Subject: Re: lightweight processes
To: Neil A. Carson <>
From: Chris G. Demetriou <>
List: tech-kern
Date: 02/12/1997 18:15:14
[ could you please not send mail wider than 75-or-so columns to these
  lists?  It maks reading and replying ... a fair bit harder/uglier. ]

>As you seem to have guessed, this was in `The Design and Implementation of the 4.4BSD
>Operating System' on page 80: It goes:
>     The layout of the process state was completely reorganised in 4.4BSD. The goal
>     was to support multiple {\em threads} that share an address space and other
>     resources. Threads have also been called {\em lightweight processes} in other
>     systems.
>     ...
>     The reorganisation of the process state in 4.4BSD was designed to support threads
>     that can select the set of resources to be shared, known as {\em variable
>     lightweight processes [Ref]. Unlike some other implementations, the BSD model
>     associates a process ID with each thread, rather than with a collection of threads
>     sharing an address space.
>     ...
>     The process structure (with diagram) was shrunk to 1/4 of its former size [in
>     4.4BSD]. The idea is to minimise the amount of storage that must be allocated to
>     support a thread.
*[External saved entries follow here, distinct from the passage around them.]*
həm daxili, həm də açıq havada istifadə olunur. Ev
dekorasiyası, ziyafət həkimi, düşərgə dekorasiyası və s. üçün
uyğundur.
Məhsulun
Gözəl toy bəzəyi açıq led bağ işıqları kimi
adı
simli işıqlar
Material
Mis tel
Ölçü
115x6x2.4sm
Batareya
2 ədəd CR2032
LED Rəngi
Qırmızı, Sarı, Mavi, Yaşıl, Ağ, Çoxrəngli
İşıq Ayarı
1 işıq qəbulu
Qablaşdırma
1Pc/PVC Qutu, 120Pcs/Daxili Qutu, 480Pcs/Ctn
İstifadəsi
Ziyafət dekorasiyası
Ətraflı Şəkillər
The 4.4BSD distribution did not have kernel-thread support
>     enabled, primarily because the C library had not been rewritten to be able to
>     handle multiple threads.
>Does the ``not enabled'' bit mean that it isn't in fact there?

For complete correctness, the last sentence should have been, "The
4.4BSD distribution did not have kernel-thread support."  (That is,
just kill everything after the comma.)

Indeed, the process structure was shrunk, and many parts were made
refcounted and shareable.  However, kernel support was not added to
4.4BSD (or Lite, or Lite2) for a "fork(), but sharing some stuff"
system call.  (Some BSD systems have since implemented an rfork() call
which does this.)

It is also true that the C library needed to be made reentrant to
support threads in this way, but that would not have prevented
an rfork() system call from existing in the kernel, and from working
for those applications which were careful about its use.
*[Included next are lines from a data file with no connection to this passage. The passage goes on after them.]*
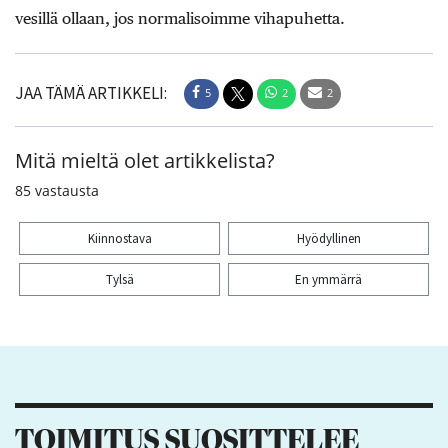
vesillä ollaan, jos normalisoimme vihapuhetta.
JAA TÄMÄ ARTIKKELI:
5
2
2
Mitä mieltä olet artikkelista?
85
vastausta
Kiinnostava
Hyödyllinen
Tylsä
En ymmärrä
Kiitos palautteesta! Jaa artikkeli:
5
2
2
TOIMITUS SUOSITTELEE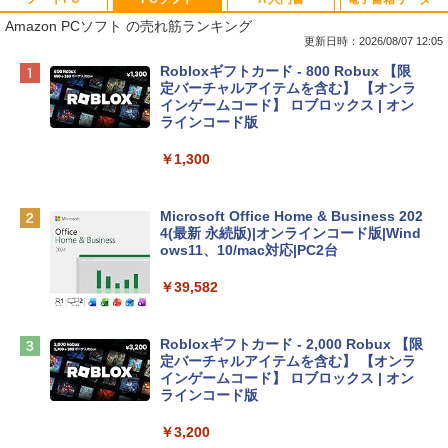
Amazon PCソフト の売れ筋ランキング
更新日時：2026/08/07 12:05
Apple 2026 MacBook Neo A18 Proチッ
Robloxギフトカード - 800 Robux 【限
プ搭載13インチノートブック：AIとAppl
定バーチャルアイテムを含む】 【オンラ
e Intelligence、Liquid Retinaディスプ
インゲームコード】 ロブロックス | オン
レイ、8GBメモリ、512GB SSD、1080p
ラインコード版
FaceTime HDカメラ、Touch ID - インデ
ィゴ + 3年延長 AppleCare+ for 13インチ
￥1,300
MacBook Neo(A18 Pro)|ダウンロード版
￥162,598
Microsoft Office Home & Business 202
4(最新 永続版)|オンラインコード版|Wind
ows11、10/mac対応|PC2台
tomtoc 360°保護 15.6 16インチ パソコ
ンケース Dell NEC Lavie ASUS HP dyna
￥39,582
book Lenovo対応
￥2,952
Robloxギフトカード - 2,000 Robux 【限
定バーチャルアイテムを含む】 【オンラ
インゲームコード】 ロブロックス | オン
Apple 2026 MacBook Air M5チップ搭載
ラインコード版
13インチノートブック：AIとApple Intell
igence、13.6インチLiquid Retinaディ
￥3,200
スプレイ、24GBユニファイドメモリ、1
Much of the support work was done (e.g. splitting the proc structure
and making chunks shareable), but the actual implementation of threads
(via rfork()) was simply not done, and the book is incorrect if
claiming that it was.  There's not an "enabled vs. disabled" issue,
because there is no rfork()-like code in the 4.4BSD (or Lite, or
Lite2) kernel to be enabled or disabled.  It's just not there.

Later, somebody (I forget who) said that it might have been in 4.4,
but not in Lite:

"no."  that is simply not the case.

> What else do you think
>they are rabbiting on about?

Well, recent comments on the mailing lists have led me to believe that
there might also be some inaccuracies about kernel stack red-zoning.
Apparently, the book claims that at least some ports use or used
red-zones around the kernel stack to prevent overflow into the _user
are_ (i.e. invalid pages between the user area and the stack).  I'm
aware of no ports that did that, though some that put invalid pages
"on the other side" of the user area, allowing corruption of the user
area but nothing else.  However, i've not actually had time to look
further into that, and the quote from the book that was sent to me
wasn't large enough to know exactly what was being claimed.

There are undoubtedly more, similar instances.  None of them
particularly detract from the description of the design of the code
(because what's being described is what the 'right' design would look
like when completely implemented, where 'right' is defined by the
authors of the book 8-), but it does make the book ... less useful as
a reference which describes the actual system.